*What you have to do*:
Apart from the pictures, write out all the records exactly.

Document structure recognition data
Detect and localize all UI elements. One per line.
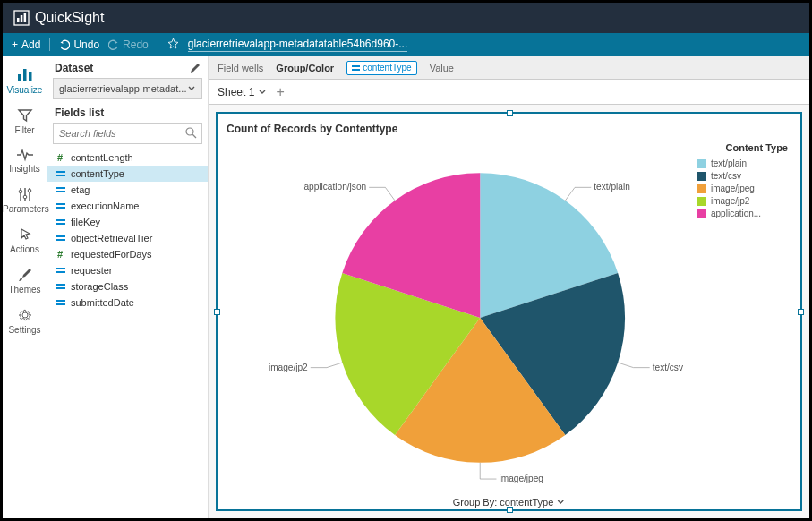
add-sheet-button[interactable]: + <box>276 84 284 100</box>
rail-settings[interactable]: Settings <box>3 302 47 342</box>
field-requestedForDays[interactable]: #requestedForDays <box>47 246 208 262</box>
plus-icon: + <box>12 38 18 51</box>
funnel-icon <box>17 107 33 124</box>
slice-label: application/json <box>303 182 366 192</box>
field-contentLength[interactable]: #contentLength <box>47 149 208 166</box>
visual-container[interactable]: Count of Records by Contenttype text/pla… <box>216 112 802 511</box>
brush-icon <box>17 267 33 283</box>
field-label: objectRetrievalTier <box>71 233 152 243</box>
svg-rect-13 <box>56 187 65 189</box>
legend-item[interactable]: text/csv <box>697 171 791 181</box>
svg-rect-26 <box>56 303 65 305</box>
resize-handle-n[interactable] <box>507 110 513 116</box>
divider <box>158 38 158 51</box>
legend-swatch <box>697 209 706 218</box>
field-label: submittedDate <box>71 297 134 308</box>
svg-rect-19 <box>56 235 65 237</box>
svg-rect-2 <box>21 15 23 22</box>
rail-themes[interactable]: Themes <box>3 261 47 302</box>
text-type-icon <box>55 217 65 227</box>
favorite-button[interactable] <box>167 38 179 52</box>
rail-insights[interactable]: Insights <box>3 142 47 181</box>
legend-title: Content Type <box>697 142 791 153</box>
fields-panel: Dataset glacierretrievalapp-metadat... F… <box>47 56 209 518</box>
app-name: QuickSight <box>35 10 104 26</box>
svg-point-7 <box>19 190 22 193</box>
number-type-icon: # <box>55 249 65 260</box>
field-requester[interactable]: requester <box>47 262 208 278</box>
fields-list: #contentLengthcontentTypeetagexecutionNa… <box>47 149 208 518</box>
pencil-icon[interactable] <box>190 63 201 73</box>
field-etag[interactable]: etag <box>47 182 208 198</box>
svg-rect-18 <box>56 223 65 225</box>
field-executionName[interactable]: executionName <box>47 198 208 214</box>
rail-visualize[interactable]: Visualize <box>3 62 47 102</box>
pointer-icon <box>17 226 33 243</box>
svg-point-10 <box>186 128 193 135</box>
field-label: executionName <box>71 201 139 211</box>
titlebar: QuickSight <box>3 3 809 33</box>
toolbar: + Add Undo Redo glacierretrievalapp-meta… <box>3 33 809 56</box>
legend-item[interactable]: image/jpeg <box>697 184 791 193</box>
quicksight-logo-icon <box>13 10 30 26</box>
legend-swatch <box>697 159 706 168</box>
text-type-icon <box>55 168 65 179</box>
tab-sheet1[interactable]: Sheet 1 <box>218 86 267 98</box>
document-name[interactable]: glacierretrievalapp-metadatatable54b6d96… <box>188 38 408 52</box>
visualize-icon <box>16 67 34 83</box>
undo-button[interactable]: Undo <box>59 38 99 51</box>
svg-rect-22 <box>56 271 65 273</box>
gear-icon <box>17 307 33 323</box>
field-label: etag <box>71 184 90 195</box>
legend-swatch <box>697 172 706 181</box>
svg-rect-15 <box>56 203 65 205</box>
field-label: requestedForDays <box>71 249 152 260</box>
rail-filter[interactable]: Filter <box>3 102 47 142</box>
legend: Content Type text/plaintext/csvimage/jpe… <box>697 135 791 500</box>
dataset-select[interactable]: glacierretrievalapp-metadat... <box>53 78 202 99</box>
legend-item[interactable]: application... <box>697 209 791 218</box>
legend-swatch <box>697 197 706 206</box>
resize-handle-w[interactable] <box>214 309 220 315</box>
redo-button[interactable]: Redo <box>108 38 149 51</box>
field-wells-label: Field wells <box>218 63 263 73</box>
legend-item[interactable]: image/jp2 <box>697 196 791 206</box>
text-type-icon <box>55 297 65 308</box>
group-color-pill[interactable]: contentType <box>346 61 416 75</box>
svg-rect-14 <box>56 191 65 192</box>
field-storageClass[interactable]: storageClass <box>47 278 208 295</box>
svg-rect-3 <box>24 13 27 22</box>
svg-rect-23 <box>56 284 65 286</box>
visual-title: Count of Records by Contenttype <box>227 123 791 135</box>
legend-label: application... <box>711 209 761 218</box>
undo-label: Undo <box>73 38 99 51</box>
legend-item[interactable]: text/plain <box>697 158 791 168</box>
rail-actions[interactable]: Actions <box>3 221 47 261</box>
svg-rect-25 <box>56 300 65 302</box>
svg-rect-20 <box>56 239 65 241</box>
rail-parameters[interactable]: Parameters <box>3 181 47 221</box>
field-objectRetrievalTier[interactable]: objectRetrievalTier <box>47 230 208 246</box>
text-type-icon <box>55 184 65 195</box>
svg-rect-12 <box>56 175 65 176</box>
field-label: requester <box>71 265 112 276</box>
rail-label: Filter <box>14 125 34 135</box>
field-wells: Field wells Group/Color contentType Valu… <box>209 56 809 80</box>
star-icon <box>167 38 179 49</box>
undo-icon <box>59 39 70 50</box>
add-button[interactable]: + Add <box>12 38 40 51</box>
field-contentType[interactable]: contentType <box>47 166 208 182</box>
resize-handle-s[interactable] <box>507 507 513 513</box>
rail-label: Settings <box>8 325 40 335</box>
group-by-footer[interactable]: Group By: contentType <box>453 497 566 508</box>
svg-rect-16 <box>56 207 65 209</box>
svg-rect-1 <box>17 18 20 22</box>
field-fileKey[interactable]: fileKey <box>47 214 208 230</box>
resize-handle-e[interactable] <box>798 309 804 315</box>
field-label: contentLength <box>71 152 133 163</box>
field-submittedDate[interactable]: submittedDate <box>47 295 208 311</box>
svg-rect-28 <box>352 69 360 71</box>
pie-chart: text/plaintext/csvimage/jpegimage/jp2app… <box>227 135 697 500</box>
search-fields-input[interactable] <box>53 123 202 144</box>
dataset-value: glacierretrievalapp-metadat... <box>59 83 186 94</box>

*Response below*:
Detect and localize all UI elements. One per line.
add-sheet-button[interactable]: + <box>276 84 284 100</box>
rail-settings[interactable]: Settings <box>3 302 47 342</box>
field-requestedForDays[interactable]: #requestedForDays <box>47 246 208 262</box>
plus-icon: + <box>12 38 18 51</box>
funnel-icon <box>17 107 33 124</box>
slice-label: application/json <box>303 182 366 192</box>
field-contentLength[interactable]: #contentLength <box>47 149 208 166</box>
visual-container[interactable]: Count of Records by Contenttype text/pla… <box>216 112 802 511</box>
brush-icon <box>17 267 33 283</box>
field-label: objectRetrievalTier <box>71 233 152 243</box>
svg-rect-13 <box>56 187 65 189</box>
legend-item[interactable]: text/csv <box>697 171 791 181</box>
svg-rect-26 <box>56 303 65 305</box>
resize-handle-n[interactable] <box>507 110 513 116</box>
divider <box>158 38 158 51</box>
legend-swatch <box>697 209 706 218</box>
field-label: submittedDate <box>71 297 134 308</box>
svg-rect-19 <box>56 235 65 237</box>
svg-rect-2 <box>21 15 23 22</box>
rail-themes[interactable]: Themes <box>3 261 47 302</box>
text-type-icon <box>55 217 65 227</box>
favorite-button[interactable] <box>167 38 179 52</box>
rail-insights[interactable]: Insights <box>3 142 47 181</box>
legend-title: Content Type <box>697 142 791 153</box>
fields-panel: Dataset glacierretrievalapp-metadat... F… <box>47 56 209 518</box>
app-name: QuickSight <box>35 10 104 26</box>
svg-point-7 <box>19 190 22 193</box>
number-type-icon: # <box>55 249 65 260</box>
field-requester[interactable]: requester <box>47 262 208 278</box>
fields-list: #contentLengthcontentTypeetagexecutionNa… <box>47 149 208 518</box>
pencil-icon[interactable] <box>190 63 201 73</box>
field-etag[interactable]: etag <box>47 182 208 198</box>
svg-rect-18 <box>56 223 65 225</box>
field-executionName[interactable]: executionName <box>47 198 208 214</box>
rail-visualize[interactable]: Visualize <box>3 62 47 102</box>
pointer-icon <box>17 226 33 243</box>
svg-point-10 <box>186 128 193 135</box>
field-label: executionName <box>71 201 139 211</box>
titlebar: QuickSight <box>3 3 809 33</box>
toolbar: + Add Undo Redo glacierretrievalapp-meta… <box>3 33 809 56</box>
legend-item[interactable]: image/jpeg <box>697 184 791 193</box>
quicksight-logo-icon <box>13 10 30 26</box>
legend-swatch <box>697 159 706 168</box>
text-type-icon <box>55 168 65 179</box>
tab-sheet1[interactable]: Sheet 1 <box>218 86 267 98</box>
document-name[interactable]: glacierretrievalapp-metadatatable54b6d96… <box>188 38 408 52</box>
visualize-icon <box>16 67 34 83</box>
undo-button[interactable]: Undo <box>59 38 99 51</box>
svg-rect-22 <box>56 271 65 273</box>
gear-icon <box>17 307 33 323</box>
field-label: etag <box>71 184 90 195</box>
legend-swatch <box>697 172 706 181</box>
svg-rect-15 <box>56 203 65 205</box>
field-label: requestedForDays <box>71 249 152 260</box>
rail-filter[interactable]: Filter <box>3 102 47 142</box>
legend: Content Type text/plaintext/csvimage/jpe… <box>697 135 791 500</box>
dataset-select[interactable]: glacierretrievalapp-metadat... <box>53 78 202 99</box>
legend-item[interactable]: application... <box>697 209 791 218</box>
legend-swatch <box>697 197 706 206</box>
resize-handle-w[interactable] <box>214 309 220 315</box>
redo-button[interactable]: Redo <box>108 38 149 51</box>
field-wells-label: Field wells <box>218 63 263 73</box>
legend-item[interactable]: image/jp2 <box>697 196 791 206</box>
text-type-icon <box>55 297 65 308</box>
group-color-pill[interactable]: contentType <box>346 61 416 75</box>
svg-rect-14 <box>56 191 65 192</box>
field-storageClass[interactable]: storageClass <box>47 278 208 295</box>
svg-rect-3 <box>24 13 27 22</box>
svg-rect-23 <box>56 284 65 286</box>
visual-title: Count of Records by Contenttype <box>227 123 791 135</box>
legend-label: application... <box>711 209 761 218</box>
undo-label: Undo <box>73 38 99 51</box>
legend-item[interactable]: text/plain <box>697 158 791 168</box>
rail-actions[interactable]: Actions <box>3 221 47 261</box>
svg-rect-25 <box>56 300 65 302</box>
svg-rect-20 <box>56 239 65 241</box>
rail-parameters[interactable]: Parameters <box>3 181 47 221</box>
field-objectRetrievalTier[interactable]: objectRetrievalTier <box>47 230 208 246</box>
text-type-icon <box>55 184 65 195</box>
svg-rect-12 <box>56 175 65 176</box>
field-label: requester <box>71 265 112 276</box>
rail-label: Filter <box>14 125 34 135</box>
field-wells: Field wells Group/Color contentType Valu… <box>209 56 809 80</box>
star-icon <box>167 38 179 49</box>
undo-icon <box>59 39 70 50</box>
add-button[interactable]: + Add <box>12 38 40 51</box>
field-contentType[interactable]: contentType <box>47 166 208 182</box>
resize-handle-s[interactable] <box>507 507 513 513</box>
rail-label: Settings <box>8 325 40 335</box>
group-by-footer[interactable]: Group By: contentType <box>453 497 566 508</box>
svg-rect-16 <box>56 207 65 209</box>
svg-rect-1 <box>17 18 20 22</box>
field-fileKey[interactable]: fileKey <box>47 214 208 230</box>
resize-handle-e[interactable] <box>798 309 804 315</box>
field-label: contentLength <box>71 152 133 163</box>
field-submittedDate[interactable]: submittedDate <box>47 295 208 311</box>
svg-rect-28 <box>352 69 360 71</box>
pie-chart: text/plaintext/csvimage/jpegimage/jp2app… <box>227 135 697 500</box>
search-fields-input[interactable] <box>53 123 202 144</box>
dataset-value: glacierretrievalapp-metadat... <box>59 83 186 94</box>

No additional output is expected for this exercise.